CTF Arena — Phil Sanjaya

← projects

ai-for-games · simulation

Does centralised coordination beat individually-greedy agents at capture the flag?

Win rate, coordinated (decisive)

0.985

experiments/results/summary.md — 134/136, Wilson 95% CI 0.957–1.000

Matches in committed study

600

study_raw.csv row count; design_document.md study spec

Respawns with influence map

31 → 8 per match

summary.md secondary study — Mann-Whitney p = 4.05e-50

Python · pyglet · GOAP · A* · FSM · steering · 2026

Problem

The COS30002 brief asks for four families of game AI — architecture, graph search, steering, and goal planning — combined into one working system. CTF Arena makes them compete: two fully autonomous teams of three agents play capture the flag with identical AI stacks, and the only experimental variable is how a team decides. The research question, from the project PRD: to what extent does centralised team coordination improve competitive performance over independent, individually-greedy agents? The hypothesis predicted a higher win rate and faster captures, with the largest gains on chokepoint-heavy maps.

Approach

A clean ablation. Both conditions run the same FSM, planner, pathfinding, and steering; the Coordinated team adds a coordinator that assigns roles, while the Independent controller is a drop-in sibling that writes an empty role table — every agent falls back to a three-branch greedy policy. The committed study is 600 matches: 50 per condition per map across three symmetric maps of varying chokepoint density, all reproducible from one master seed through a headless harness that runs at roughly 90× real time.

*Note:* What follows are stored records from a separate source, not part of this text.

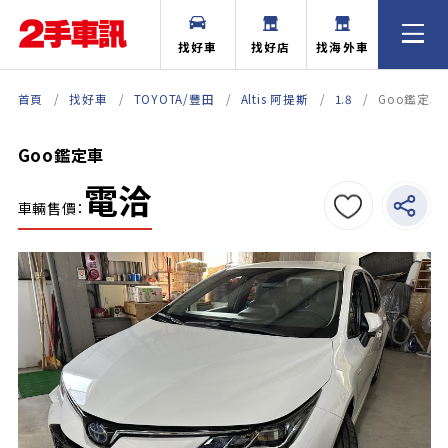
找好車
找好店
找海外車
首頁
找好車
TOYOTA/豐田
Altis 阿提斯
1.8
Goo鑑定車
Goo鑑定車
電洽
車輛售價：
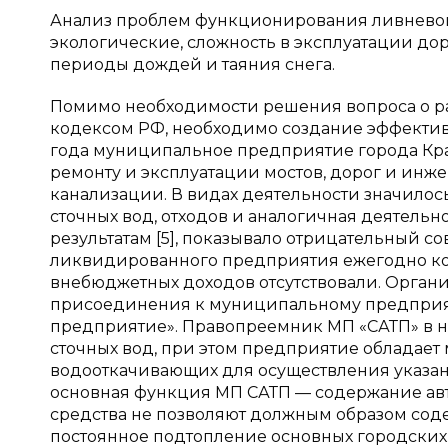
Анализ проблем функционирования ливневой
экологические, сложность в эксплуатации до
периоды дождей и таяния снега.
Помимо необходимости решения вопроса о раз
кодексом РФ, необходимо создание эффективн
года муниципальное предприятие города Кра
ремонту и эксплуатации мостов, дорог и ин
канализации. В видах деятельности значилос
сточных вод, отходов и аналогичная деятельн
результатам [5], показывало отрицательный с
ликвидированного предприятия ежегодно ко
внебюджетных доходов отсутствовали. Орган
присоединения к муниципальному предприя
предприятие». Правопреемник МП «САТП» в н
сточных вод, при этом предприятие обладает
водооткачивающих для осуществления указанн
основная функция МП САТП — содержание ав
средства не позволяют должным образом соде
постоянное подтопление основных городских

The codebase carries 134 pytest tests — including same-seed replay tests that pin determinism — and 53 functional requirements tracked through 18 Linear issues.

Architecture

Each tick runs a fixed pipeline: sense → coordinate → plan → path → steer → resolve. A six-state FSM executes how an agent acts; a STRIPS-style GOAP planner decides what it pursues; A* with an influence map plans where — path cost rises in dangerous cells; a blended steering layer (seek, arrive, flee, pursuit, evade, separation, obstacle avoidance, wander, and a carrier blend) produces the actual motion. The coordinator evaluates team state, picks a posture from Attack, Balanced, Defend, or Retrieve, expands it to a role template, and assigns roles to the nearest agents through a shared blackboard. The wander behaviour drifting behind this site’s home page is the same maths, ported to TypeScript.

Results

Across 150 head-to-head matches the coordinated team won 134, lost 2, and drew 14 — a 0.985 win rate over decisive matches (Wilson 95% CI 0.957–1.000, binomial p = 1.07e-37) and 0.893 over all matches. The hypothesis held, but one part was refuted: the advantage was smallest on the chokepoint map (0.760) and largest on open ground (0.960), the opposite of the prediction — reported as found. The mechanism was the second surprise: in symmetric play the coordinated team scores fewer captures (0.7 vs 1.6 per match); it wins by defence, not offence. The strongest single result belongs to the influence map, which cut agent respawns from 31.07 to 8.03 per match (p = 4.05e-50).

Reflection

The first coordinator made the team worse: it lost the pilot roughly 12–2 to the greedy baseline because its postures were too defensive, and a role-template rebalance — persistent defender, two attackers — reversed the result. Determinism nearly broke the study from the other side: with fixed spawns, different-seed matches played out almost identically, so trial variance had to be reintroduced through seeded random spawn positions. The discipline that made the project work — verify before commit, one issue at a time, numbers only with receipts — is the same workflow that built the site you are reading. Fog of war is scaffolded but unfinished; partial observability is the natural next experiment.